### [Records shown]

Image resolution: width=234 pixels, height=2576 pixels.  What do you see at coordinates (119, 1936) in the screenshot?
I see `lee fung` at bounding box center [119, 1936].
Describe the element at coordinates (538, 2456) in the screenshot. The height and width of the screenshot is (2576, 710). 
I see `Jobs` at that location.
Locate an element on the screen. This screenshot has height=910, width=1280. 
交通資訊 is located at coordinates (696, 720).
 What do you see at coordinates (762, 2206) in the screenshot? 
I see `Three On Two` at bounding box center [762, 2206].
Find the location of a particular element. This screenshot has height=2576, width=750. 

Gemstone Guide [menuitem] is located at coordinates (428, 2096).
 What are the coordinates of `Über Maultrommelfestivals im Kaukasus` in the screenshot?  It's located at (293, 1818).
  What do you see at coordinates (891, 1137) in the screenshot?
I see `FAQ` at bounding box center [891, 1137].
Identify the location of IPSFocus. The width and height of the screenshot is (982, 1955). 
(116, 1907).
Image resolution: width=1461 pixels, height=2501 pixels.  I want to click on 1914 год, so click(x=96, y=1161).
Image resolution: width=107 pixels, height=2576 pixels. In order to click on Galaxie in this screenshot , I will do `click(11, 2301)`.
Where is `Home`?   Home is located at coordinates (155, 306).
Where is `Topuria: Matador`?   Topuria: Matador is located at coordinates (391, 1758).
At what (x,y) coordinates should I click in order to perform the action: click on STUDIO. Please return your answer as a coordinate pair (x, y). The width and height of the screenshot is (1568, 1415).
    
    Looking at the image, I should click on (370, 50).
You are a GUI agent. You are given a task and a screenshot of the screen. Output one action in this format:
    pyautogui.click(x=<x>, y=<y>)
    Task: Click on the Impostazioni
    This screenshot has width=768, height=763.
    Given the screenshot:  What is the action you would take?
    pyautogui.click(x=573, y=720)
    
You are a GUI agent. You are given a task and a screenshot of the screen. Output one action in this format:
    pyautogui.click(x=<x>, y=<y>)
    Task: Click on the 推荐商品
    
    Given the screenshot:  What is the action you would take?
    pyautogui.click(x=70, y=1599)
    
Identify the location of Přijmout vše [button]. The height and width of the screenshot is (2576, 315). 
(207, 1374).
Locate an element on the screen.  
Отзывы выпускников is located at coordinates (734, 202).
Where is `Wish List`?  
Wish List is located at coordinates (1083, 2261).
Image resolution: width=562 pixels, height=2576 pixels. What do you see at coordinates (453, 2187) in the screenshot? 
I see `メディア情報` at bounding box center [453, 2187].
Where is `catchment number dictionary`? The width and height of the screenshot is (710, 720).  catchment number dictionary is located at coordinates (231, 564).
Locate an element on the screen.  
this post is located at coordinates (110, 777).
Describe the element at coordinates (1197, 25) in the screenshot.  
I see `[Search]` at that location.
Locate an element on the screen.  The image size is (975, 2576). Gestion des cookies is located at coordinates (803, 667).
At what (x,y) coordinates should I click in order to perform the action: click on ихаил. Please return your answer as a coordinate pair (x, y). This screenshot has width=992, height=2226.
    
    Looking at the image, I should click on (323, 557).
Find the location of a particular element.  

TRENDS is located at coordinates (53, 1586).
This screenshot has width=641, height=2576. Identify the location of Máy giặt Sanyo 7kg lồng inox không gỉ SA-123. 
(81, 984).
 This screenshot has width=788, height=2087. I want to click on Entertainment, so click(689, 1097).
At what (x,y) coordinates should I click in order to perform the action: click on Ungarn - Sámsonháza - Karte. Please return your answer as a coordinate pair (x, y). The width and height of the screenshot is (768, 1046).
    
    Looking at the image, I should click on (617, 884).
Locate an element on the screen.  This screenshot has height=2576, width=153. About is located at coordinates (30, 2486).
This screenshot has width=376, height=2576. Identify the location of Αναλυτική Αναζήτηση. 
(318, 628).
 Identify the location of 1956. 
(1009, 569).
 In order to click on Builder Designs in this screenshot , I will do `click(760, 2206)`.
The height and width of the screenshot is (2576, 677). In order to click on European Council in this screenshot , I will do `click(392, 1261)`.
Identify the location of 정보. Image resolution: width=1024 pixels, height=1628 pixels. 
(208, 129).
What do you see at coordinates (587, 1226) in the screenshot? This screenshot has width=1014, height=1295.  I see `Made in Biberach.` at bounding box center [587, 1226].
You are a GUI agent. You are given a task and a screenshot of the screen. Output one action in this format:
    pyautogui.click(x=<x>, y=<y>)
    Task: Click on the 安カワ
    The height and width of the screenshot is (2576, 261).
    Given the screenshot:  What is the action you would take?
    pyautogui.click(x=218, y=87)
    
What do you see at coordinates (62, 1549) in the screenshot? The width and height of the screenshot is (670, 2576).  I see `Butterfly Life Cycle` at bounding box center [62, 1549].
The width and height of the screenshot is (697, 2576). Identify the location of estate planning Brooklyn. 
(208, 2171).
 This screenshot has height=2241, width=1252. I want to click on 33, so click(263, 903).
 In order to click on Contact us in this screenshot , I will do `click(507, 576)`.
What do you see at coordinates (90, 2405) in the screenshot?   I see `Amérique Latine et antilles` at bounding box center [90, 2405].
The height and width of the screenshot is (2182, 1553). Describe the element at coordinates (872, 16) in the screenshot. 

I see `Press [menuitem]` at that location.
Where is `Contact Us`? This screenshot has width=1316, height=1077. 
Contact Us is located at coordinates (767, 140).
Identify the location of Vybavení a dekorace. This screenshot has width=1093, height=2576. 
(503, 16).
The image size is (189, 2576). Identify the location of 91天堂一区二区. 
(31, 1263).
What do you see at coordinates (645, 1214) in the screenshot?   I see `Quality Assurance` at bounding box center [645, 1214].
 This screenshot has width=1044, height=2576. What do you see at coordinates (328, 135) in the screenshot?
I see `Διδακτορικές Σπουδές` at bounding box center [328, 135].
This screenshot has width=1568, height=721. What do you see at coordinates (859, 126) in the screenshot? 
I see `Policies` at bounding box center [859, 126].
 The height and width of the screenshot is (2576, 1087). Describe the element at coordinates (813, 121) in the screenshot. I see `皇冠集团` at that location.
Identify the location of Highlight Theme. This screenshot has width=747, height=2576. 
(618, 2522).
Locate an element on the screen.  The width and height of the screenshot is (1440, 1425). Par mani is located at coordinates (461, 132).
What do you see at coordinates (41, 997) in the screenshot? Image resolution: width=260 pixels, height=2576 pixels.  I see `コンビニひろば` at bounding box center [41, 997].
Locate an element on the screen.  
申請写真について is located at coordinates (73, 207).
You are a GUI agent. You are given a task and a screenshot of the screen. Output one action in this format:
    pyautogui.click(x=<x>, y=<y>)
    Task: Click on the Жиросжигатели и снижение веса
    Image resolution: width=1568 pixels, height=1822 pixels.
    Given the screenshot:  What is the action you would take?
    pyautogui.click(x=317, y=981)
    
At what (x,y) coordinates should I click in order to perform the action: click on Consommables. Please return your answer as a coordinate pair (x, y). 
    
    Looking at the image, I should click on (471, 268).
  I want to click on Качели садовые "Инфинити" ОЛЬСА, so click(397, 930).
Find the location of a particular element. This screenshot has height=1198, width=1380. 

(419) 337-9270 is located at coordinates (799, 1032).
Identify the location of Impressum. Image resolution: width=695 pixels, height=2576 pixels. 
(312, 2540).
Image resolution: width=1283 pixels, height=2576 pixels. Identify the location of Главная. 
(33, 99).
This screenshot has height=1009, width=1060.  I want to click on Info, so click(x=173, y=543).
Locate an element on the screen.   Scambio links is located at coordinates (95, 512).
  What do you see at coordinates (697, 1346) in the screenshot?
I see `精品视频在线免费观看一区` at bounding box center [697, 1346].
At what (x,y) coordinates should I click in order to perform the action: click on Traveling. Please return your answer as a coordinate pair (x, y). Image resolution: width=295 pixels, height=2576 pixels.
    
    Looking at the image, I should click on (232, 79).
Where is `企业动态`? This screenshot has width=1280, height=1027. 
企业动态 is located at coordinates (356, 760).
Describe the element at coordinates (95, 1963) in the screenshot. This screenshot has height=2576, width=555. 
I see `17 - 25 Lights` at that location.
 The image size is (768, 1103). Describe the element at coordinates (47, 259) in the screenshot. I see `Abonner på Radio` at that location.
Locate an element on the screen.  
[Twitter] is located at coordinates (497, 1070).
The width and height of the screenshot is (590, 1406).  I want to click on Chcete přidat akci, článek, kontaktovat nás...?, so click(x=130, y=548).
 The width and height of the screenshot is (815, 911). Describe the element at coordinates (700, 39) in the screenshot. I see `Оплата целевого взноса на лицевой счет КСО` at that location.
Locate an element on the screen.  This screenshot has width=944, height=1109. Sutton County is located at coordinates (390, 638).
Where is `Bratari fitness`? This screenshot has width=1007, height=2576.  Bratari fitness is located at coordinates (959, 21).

### [Directions]
From the records above, return each line where "will" occurs.

### [Response to this task]
Image resolution: width=107 pixels, height=2576 pixels. In order to click on Galaxie in this screenshot , I will do `click(11, 2301)`.
 In order to click on Builder Designs in this screenshot , I will do `click(760, 2206)`.
The height and width of the screenshot is (2576, 677). In order to click on European Council in this screenshot , I will do `click(392, 1261)`.
 In order to click on Contact us in this screenshot , I will do `click(507, 576)`.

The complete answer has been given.